I'm not sure how I found this, but I'm a little embarrassed that I never knew this before now. After all of the science and biology I studied I just found out that there were tiny creatures living literally on our faces. I'm slightly horrified. I'd go wash again if it helped, which, apparantly, it doesn't. (Unless I washed with turpentine or something equally toxic.) There's nothing worse to someone with mildly OCD tendencies than an uncontrollable situation. I know that it's ridiculous, but I can't touch my forehead without getting a little squeamish now. Give me a few days and I'll get used to the idea.
Because let's face it: I still use Internet Explorer. And I don't think there's anything with more bugs in it than that.
12:34 AM PST (link)
Monday, July 19, 2004
Decay, Both Oral And Moral.
I would like to recommend that, if you have the opportunity to avoid it, don't let your teeth get to the point where you need to have root canal treatment done.

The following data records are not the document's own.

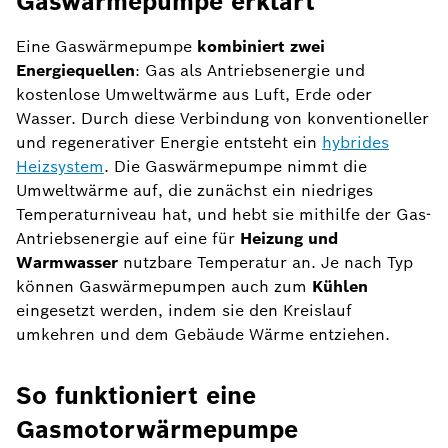
Gaswärmepumpe erklärt
Eine Gaswärmepumpe
kombiniert zwei
Energiequellen
: Gas als Antriebsenergie und
kostenlose Umweltwärme aus Luft, Erde oder
Wasser. Durch diese Verbindung von konventioneller
und regenerativer Energie entsteht ein
hybrides
Heizsystem
. Die Gaswärmepumpe nimmt die
Umweltwärme auf, die zunächst ein niedriges
Temperaturniveau hat, und hebt sie mithilfe der Gas-
Antriebsenergie auf eine für
Heizung und
Warmwasser
nutzbare Temperatur an. Je nach Typ
können Gaswärmepumpen auch zum
Kühlen
eingesetzt werden, indem sie den Kreislauf
umkehren und dem Gebäude Wärme entziehen.
So funktioniert eine
Gasmotorwärmepumpe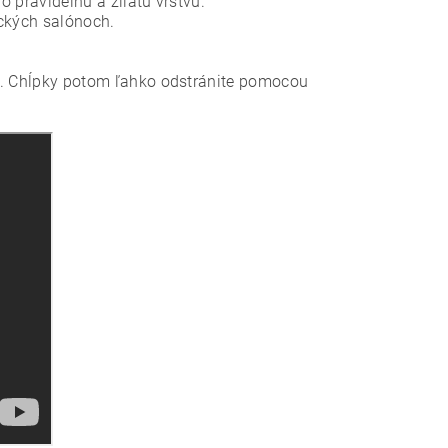
pravidelnú a zliatu vrstvu.
ických salónoch.
tve. Chĺpky potom ľahko odstránite pomocou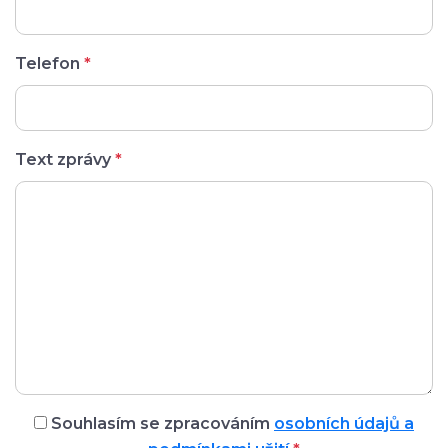
Telefon
*
Text zprávy
*
Souhlasím se zpracováním
osobních údajů a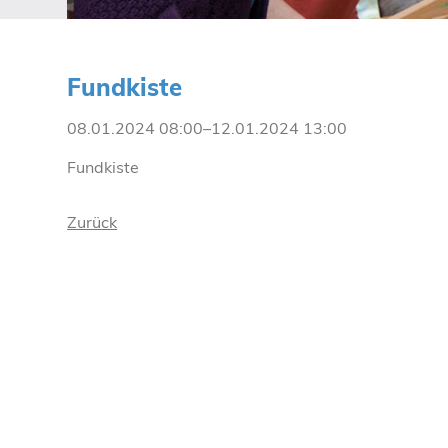
Fundkiste
08.01.2024 08:00–12.01.2024 13:00
Fundkiste
Zurück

It's been a few days now and it's only now becoming less irritated. I hope the Ibuprofen 800 is doing something besides making me spacy.
But I may quit the painkillers. A little pain I can handle; I may cry like a baby about it, but I can handle it. I always feel like I should prepare the dentist for my various mannerisms while they're doing work...if I'm anxious, I'll sing or hum, as well as can be done while two pairs of hands and a shoe box of dental implements are hanging around inside my mouth. If I am remotely aware of a needle I will begin to breathe deeply and squeeze the paper towel in my hands. Did I mention the paper towel? I have to have something to squeeze, and the paper towel serves triple duty as sweat-wiper, drool-blotter and hand-occupier. You really don't want to shake my hands afterwards until I've washed.
I also get a little emotional at the dentist, which feels really silly afterwards. Not during the process, but beforehand. I walk in like a condemned man. I've started to tear up on the MUNI on my way there. I think it's because I sit in the chair and am faced with the truth about my mortality and my poor self image. Like all creatures, the meat begins to rot; but this meat is me, and I am forced to admit that I am bothered by the fact.
The mouth is my orifice of comfort, whether that's the familiar binge eating or sex or the old smoking habit. It's I mistrust anything that it's involved in as base or vain. My teeth are where I displace a lot of self hatred. I may claim that I'm just too busy to go, but inside I know that the years of neglect I subject them to is because I didn't feel worthy of being taken care of. More than once I've referred to the various treatments as my "penance," which is interesting since I've neither done something morally wrong nor is my family Catholic.
The new dentist who did the root canal on Friday was talking with me about the color for the crown. She recommended that I choose the more aesthetically pleasant color, even if it won't exactly match the rest of my smile right now. That way in case I decide to spend money on cosmetic dentistry, I'll have the option. I made some disparaging remarks about the streaks and colors in my teeth and she jerked her head back. "Don't say that to a dentist! Those colors are perfectly natural and give your teeth character. God made them like that, and there's nothing wrong with them." Ok, the god part was a little lost on me, but her point wasn't...particularly coming from someone who stands to make money from my insecurities. I may still choose to buy in to the prevailing vanities, but I must do so mindfully.
Or at least, as mindfully as possible while on these drugs. Whee!